Action: Ported bits act on the lips, tongue, and roof of the mouth, and may apply extra pressure to the bars. The action of the port is directly related to its size. Low ports provide some tongue relief, similar to the mullen mouth, as they provide more space. Larger ports will press on the hard palate (roof of the mouth) when the reins are pulled, act as a fulcrum, and transfer that pressure onto the bars. Recent research has shown that the port must be 2-2.5" (5–6 cm) or more in height before it will touch the hard palate. Thus the mildest port height is not necessarily the lowest ported bit, as commonly believed; it can also be the highest port possible that will not come in contact with the hard palate.

Materials: Always metal, often stainless steel but also may be sweet iron or copper.

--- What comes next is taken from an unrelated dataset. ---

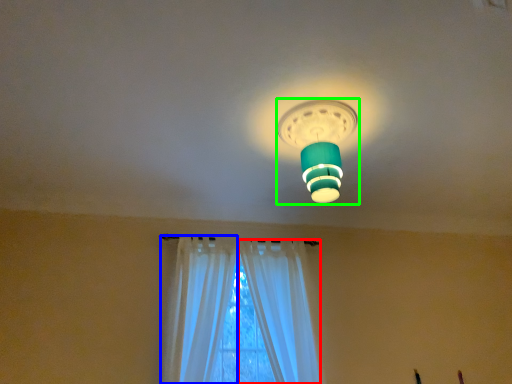 Question: Based on their relative distances, which object is farther from curtain (highlighted by a red box)? Choose from curtain (highlighted by a blue box) and lamp (highlighted by a green box).

Choices:
 (A) curtain
 (B) lamp

Answer: (B)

Uses: Very uncommon in snaffles and gags (although it can be found). One of the most common mouthpieces in pelhams, kimberwickes, and curbs. Very popular in the Western disciplines.
[edit] 

Jointed/Single-jointed

Single-jointed pelham.


Single-jointed snaffle, mouthpiece wrapped in rubber to make it milder

Type of Bits: Very common on snaffles, but seen on all bit families including kimberwickes, pelhams, gags, and curbs.

What it is: The mouthpiece has one joint in its center. It "breaks" upward toward the top of the mouth with direct pressure, and outward toward the front of the mouth when used with leverage pressure from a bit shank.

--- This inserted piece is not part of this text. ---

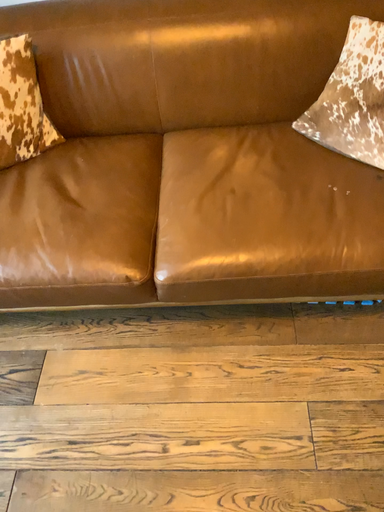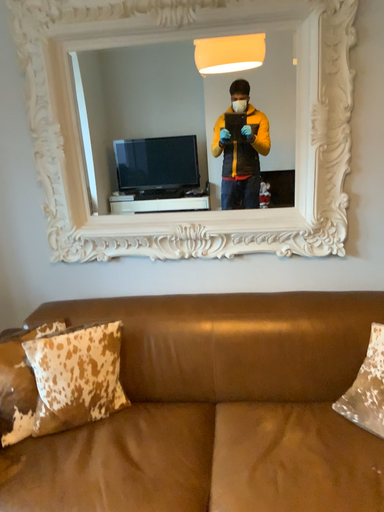 Question: How did the camera likely rotate when shooting the video?

Choices:
 (A) rotated upward
 (B) rotated downward

Answer: (A)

Action: The single-jointed mouthpiece applies pressure to the tongue, lips, and bars. Due to the V-shape of the bit when the mouthpiece is contracted, it causes a "nutcracker" action, which has a pinching effect on the bars. It also causes the joint of the bit to push into the sensitive roof of the mouth if used harshly. A single-jointed bit with a curved mouthpiece has a more "U" shape tends to decrease the pressure on the roof of the mouth.

Materials: often stainless steel, but may be made of any bit metal (copper and sweet iron are both popular), happy mouth material, or have a rubber covering on each joint.

Uses: This is one of the most common mouthpieces found on a snaffle, and is popular for all equestrian sports.

Cautions: Curb bits with a single joint are often called cowboy snaffle, Argentine snaffle, or Tom Thumb snaffle. However, these bits all are actually curb bits because they have shanks and operate with leverage. Thus, when the reins are pulled, the horse is subjected both to the nutcracker action of the jointed mouthpiece and the leverage of the curb, which also causes the jointed bit to rotate and press into the tongue. Therefore, such bits can be very harsh, particularly in the hands of an inexperienced rider. Adding a solid "slobber bar at the end of the shanks may reduce, but does not eliminate, this problem.
[edit] 

Double Jointed Bits
Double-jointed bits reduce the nutcracker effect because they conform better to the horse's "U" shaped mouth, instead of the "V" created by a single joint. In this respect they are milder, and many horses prefer a double-joint over a single joint.

Many of the double-jointed bits (especially the French link and Dr. Bristol) are occasionally "added to" by twisting the cannons of the mouthpiece. This greatly increases the severity of the bit, as these cannons act directly on the tongue and bars in addition to the regular action of the bit. A relatively "kind" French mouth can therefore be turned into a severe bit when the cannons are twisted or if the mouthpiece is put onto a gag bit. All references below are based on the cannons being smooth, not twisted.
[edit] 

The French Mouth/ French Link

A French Link mouthpiece

Types of Bits: snaffle, gag, pelham, curb (including driving bits)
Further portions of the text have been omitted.